Researchers revealed the evolutionary reason behind why men tend to prefer curvy women.

Men are believed to be programmed to be attracted to women with an "optimal" lumbar curvature of 45.5 degrees from back to buttocks, the University of Texas at Austin reported. A team of scientists believe this is because ancient women with these proportions were better able to withstand multiple pregnancies.

"What's fascinating about this research is that it is yet another scientific illustration of a close fit between a sex-differentiated feature of human morphology - in this case lumbar curvature - and an evolved standard of attractiveness," said the study's co-author David Buss, a UT Austin psychology professor. "This adds to a growing body of evidence that beauty is not entirely arbitrary, or 'in the eyes of the beholder' as many in mainstream social science believed, but rather has a coherent adaptive logic."

The researchers conducted two studies that looked at vertebral wedging (which can influence the curve of a woman's back) and whether or not men actually preferred this feature, as opposed to simply large buttocks. In the first study, 100 men were asked to rate the attractiveness of several manipulated images. The results showed men were most attracted to images of women who displayed 45 degrees of lumbar curvature.

"This spinal structure would have enabled pregnant women to balance their weight over the hips," said UT Austin alumnus and Bilkent University psychologist David Lewis. "These women would have been more effective at foraging during pregnancy and less likely to suffer spinal injuries. In turn, men who preferred these women would have had mates who were better able to provide for fetus and offspring, and who would have been able to carry out multiple pregnancies without injury."

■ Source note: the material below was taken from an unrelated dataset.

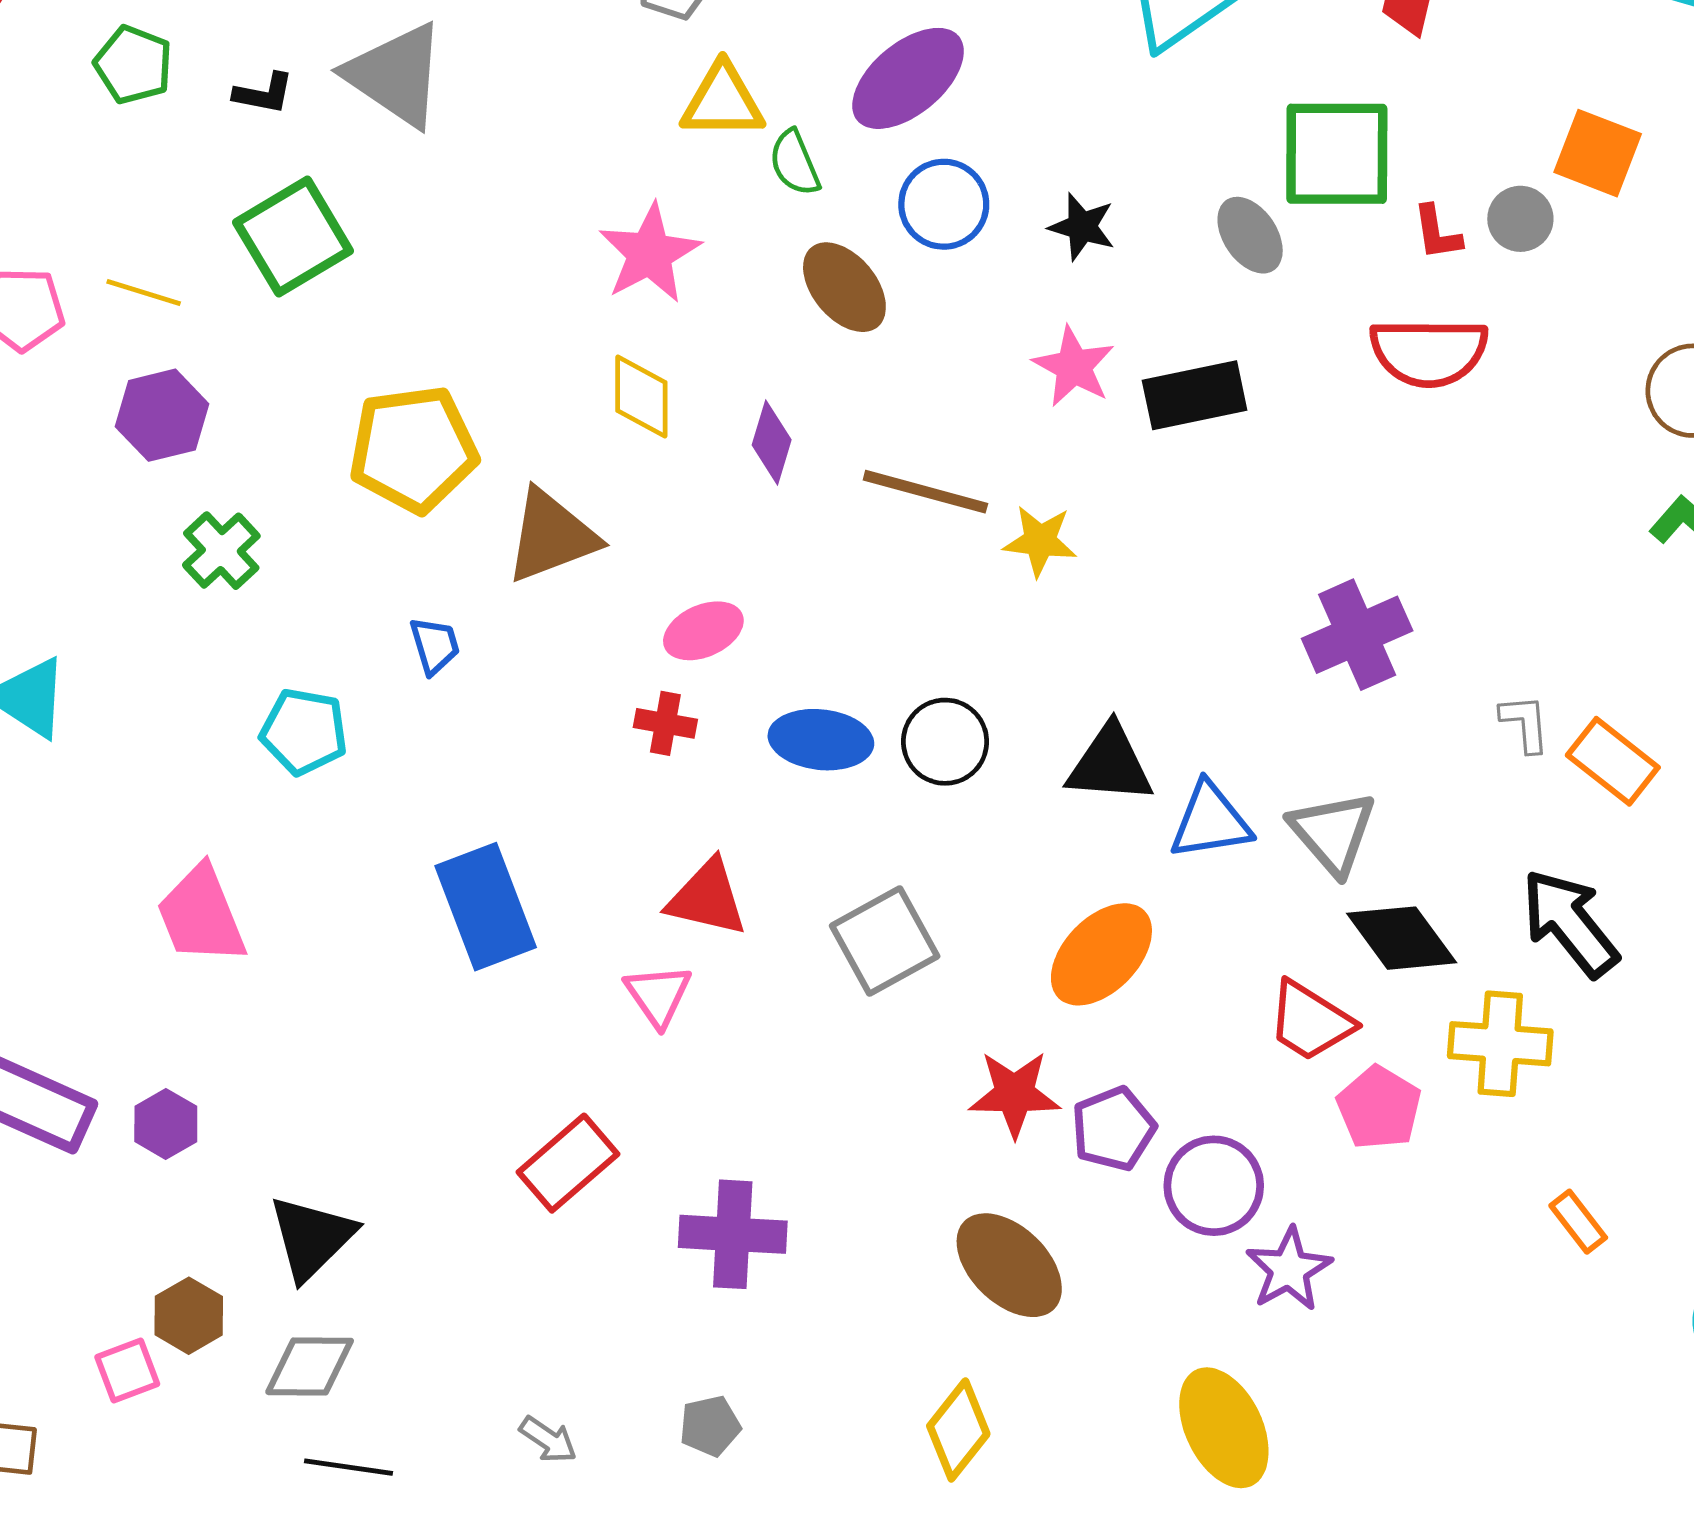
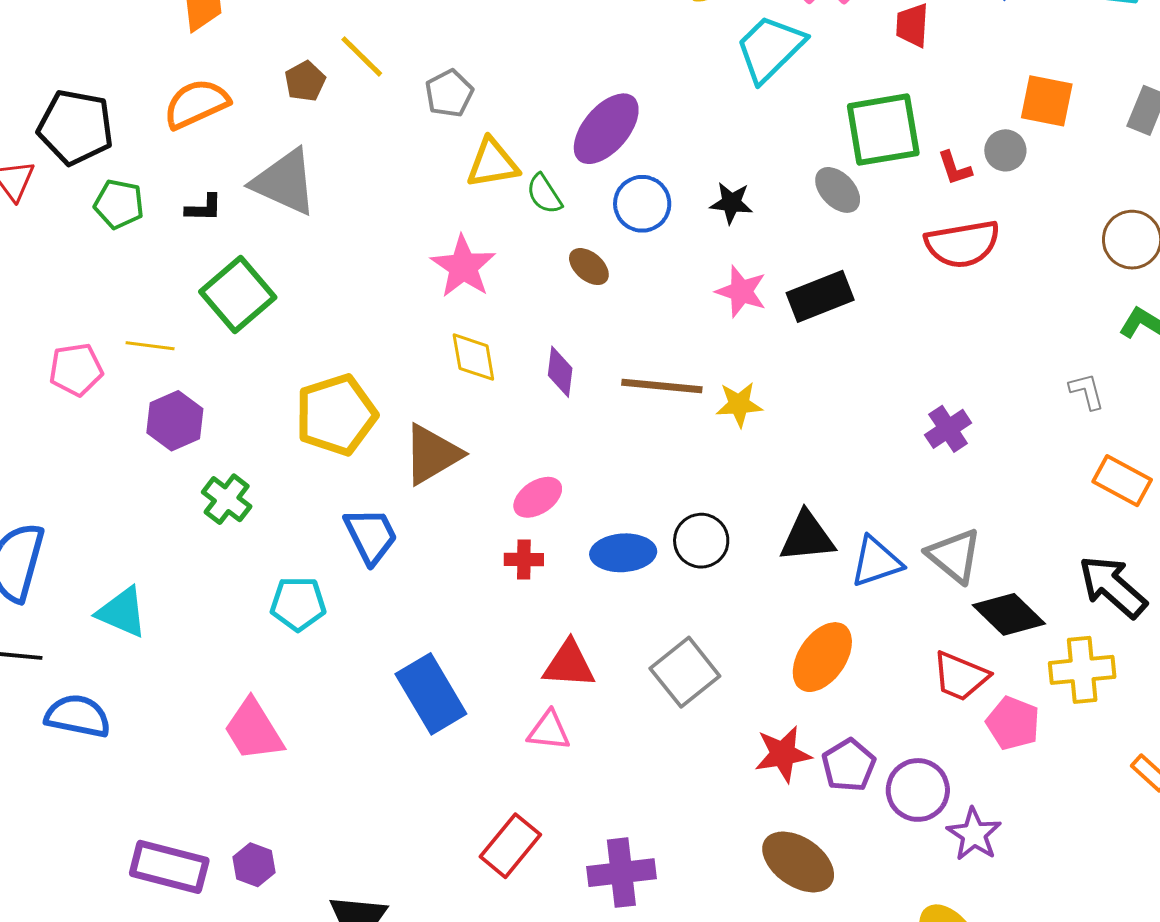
brown ellipse: (844, 287) -> (589, 267), size x0.7
purple cross: (1357, 635) -> (948, 429), size x0.7
blue trapezoid: (435, 646) -> (371, 536), size x1.6
gray L-shape: (1525, 723) -> (1087, 391), moved
pink triangle: (658, 995) -> (549, 731), turned -39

In the second study, about 200 men were shown different groups of women with differing buttock sizes and vertebral wedging. They found men still preferred women with a 45.5 degree curve, regardless of the size of their bottom.

"This tight fit between evolutionary pressures and modern humans' psychology, including our standards of attractiveness, highlights the usefulness that an evolutionary approach can have for expanding our knowledge not just of the natural sciences, but also the social sciences," Lewis concluded.

The findings were published in a recent edition of the journal Evolution and Human Behavior.